Aug 31, 2020
How Robots Make Maps— an Intro to SLAM (Simultaneous Localisation and Mapping)
A big picture of odometry, localisation, mapping, feature matching and loop closure for non-roboticists
Remember the last time you’ve visited somewhere new? If you are reading this in 2020, you might have to rack your brain for those happy days. It may have been a holiday trip to an exotic place. You are excited to explore the area, check out all the nice restaurants and attractions. What would you do?
Yes, you read a map! (…or so it used to be)
Life has become too simplified nowadays with the intelligent little devices in our pockets, but let’s just imagine we are back in the stone ages. What if your phone has died and your only hope is a tourist guide in your backpack?
The first challenge is to find where you are. If you don’t have a GPS, you can’t just follow the blue blinking dot. You will probably look for street names or distinct landmarks nearby, and eventually, locate yourself. In robotics terms, this is called localisation. Once you know where you are and you know where you are going, you’re all sorted.
Well, what if you don’t have a map to begin with?
In theory, we can always explore the area to figure out where everything is relative to each other and memorise it, constructing a mental map. Even if we don’t have a ruler and a protractor, we roughly know how long our strides are and what a 90 degrees’ turn looks like.
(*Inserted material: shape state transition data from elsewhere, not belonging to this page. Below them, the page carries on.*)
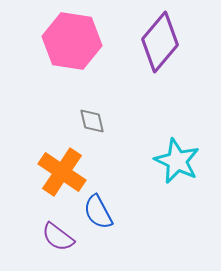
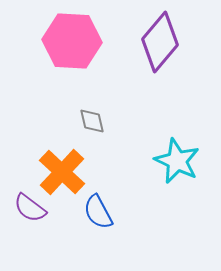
pink hexagon: rotated 6 degrees counterclockwise
orange cross: rotated 9 degrees clockwise
purple semicircle: moved 28 px left, 29 px up
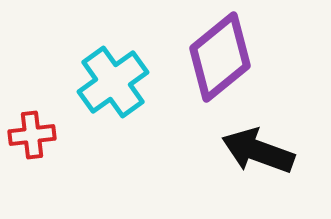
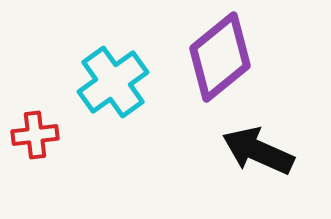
red cross: moved 3 px right
black arrow: rotated 4 degrees clockwise
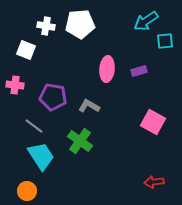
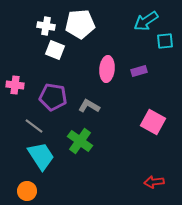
white square: moved 29 px right
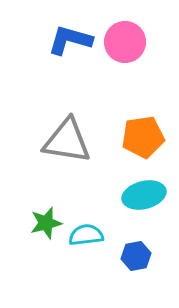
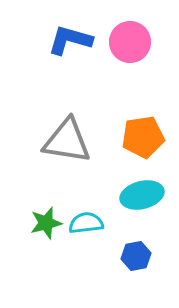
pink circle: moved 5 px right
cyan ellipse: moved 2 px left
cyan semicircle: moved 12 px up
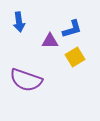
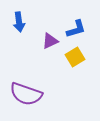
blue L-shape: moved 4 px right
purple triangle: rotated 24 degrees counterclockwise
purple semicircle: moved 14 px down
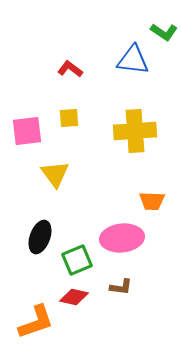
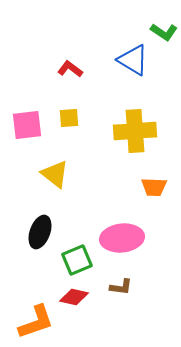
blue triangle: rotated 24 degrees clockwise
pink square: moved 6 px up
yellow triangle: rotated 16 degrees counterclockwise
orange trapezoid: moved 2 px right, 14 px up
black ellipse: moved 5 px up
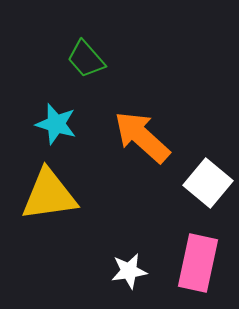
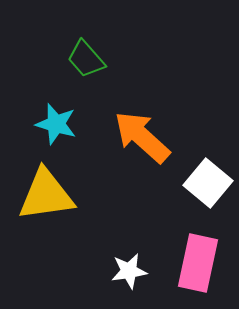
yellow triangle: moved 3 px left
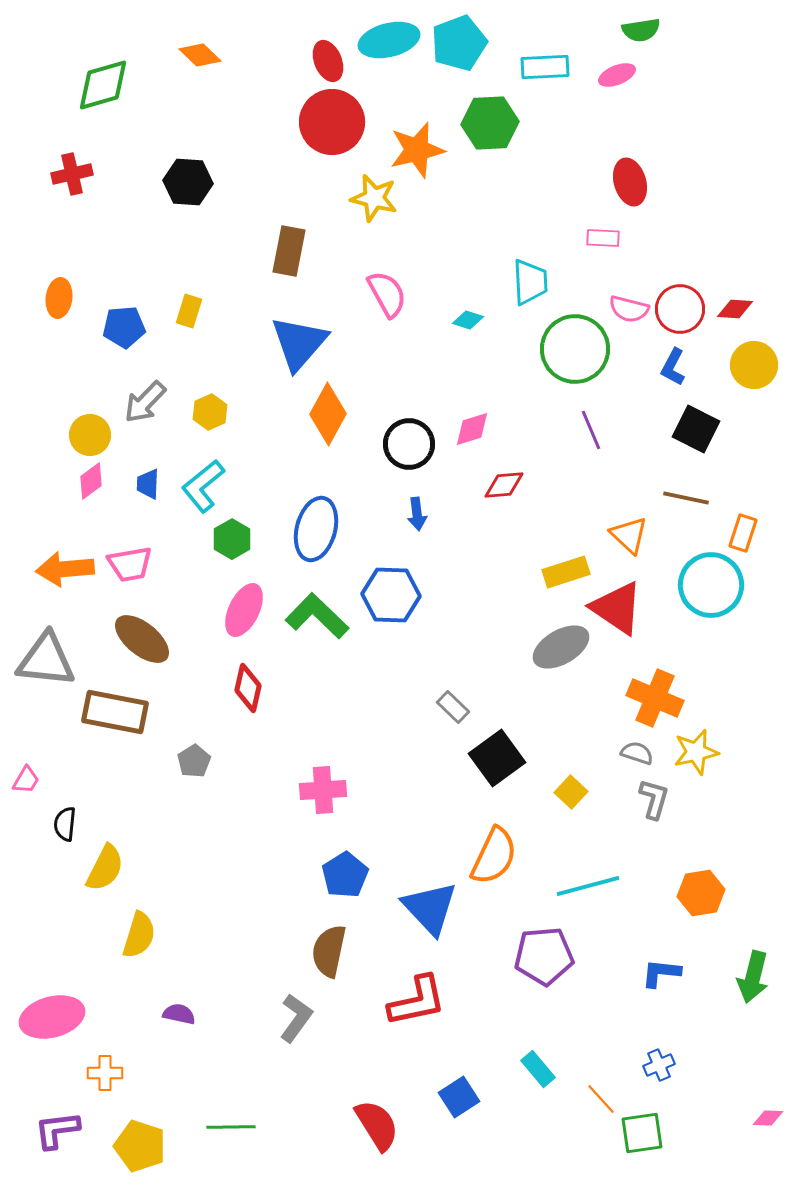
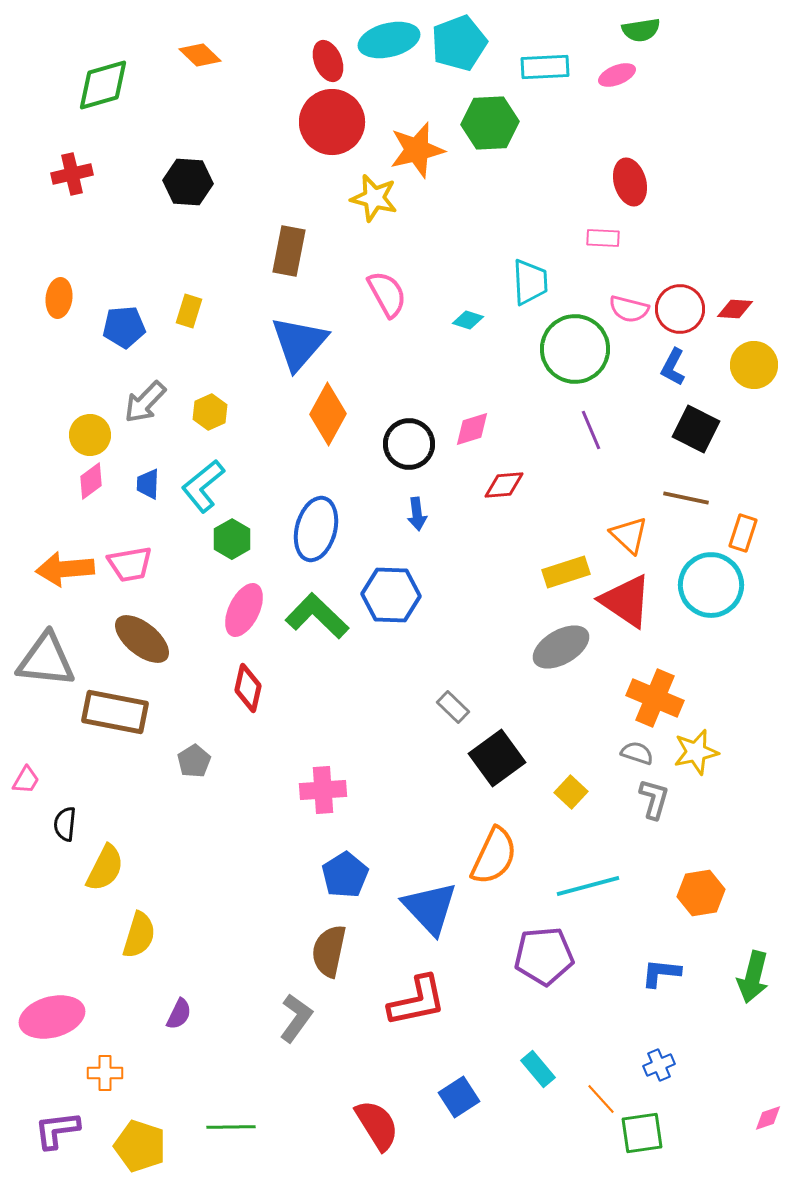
red triangle at (617, 608): moved 9 px right, 7 px up
purple semicircle at (179, 1014): rotated 104 degrees clockwise
pink diamond at (768, 1118): rotated 20 degrees counterclockwise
As we move, we know how far we moved by identifying landmarks we have previously observed. Furthermore, as soon as we see new landmarks and scenes, we can add those to our mental map to expand our territory of known places.
Many things are happening here. We used both (i) the estimate of our motion dynamics, and (ii) triangulation (broadly speaking) from known landmarks. Moreover, we (iii) updated our map as we obtain new observations. (i) tells us the change in our position i.e. odometry. If we have a good idea of where we were at previously, we can use the estimated odometry to figure out where we are now. Most robots operate on wheels so it is fairly easy to measure how much they’ve moved. Some robots even have sensors called inertial measurement unit (IMU) that measure their body motion. Even so, we cannot just rely on odometry alone to know where you are. That is like walking with your eyes closed. At some point, you have to open your eyes and correct for the accumulated error. That is what (ii) does. For (ii), you need a half-built map already to correct for your localisation. But in (iii), you are using your current best guess of where you are in order to update the map. This is why localisation and mapping has to happen simultaneously.
Even if we take carefully measured strides and construct the map carefully, it is impossible to rule out all kinds of noise. After a couple of turns, the error accumulates and we are no longer certain of our location. How do we make a recovery then?
This is where loop closure comes into play. Assuming that buildings and trees don’t move, we know when we do a full loop and come back to the same place we have been before (loop detection). We can then correct our mental map and adjust for the noise that had accumulated (loop closure).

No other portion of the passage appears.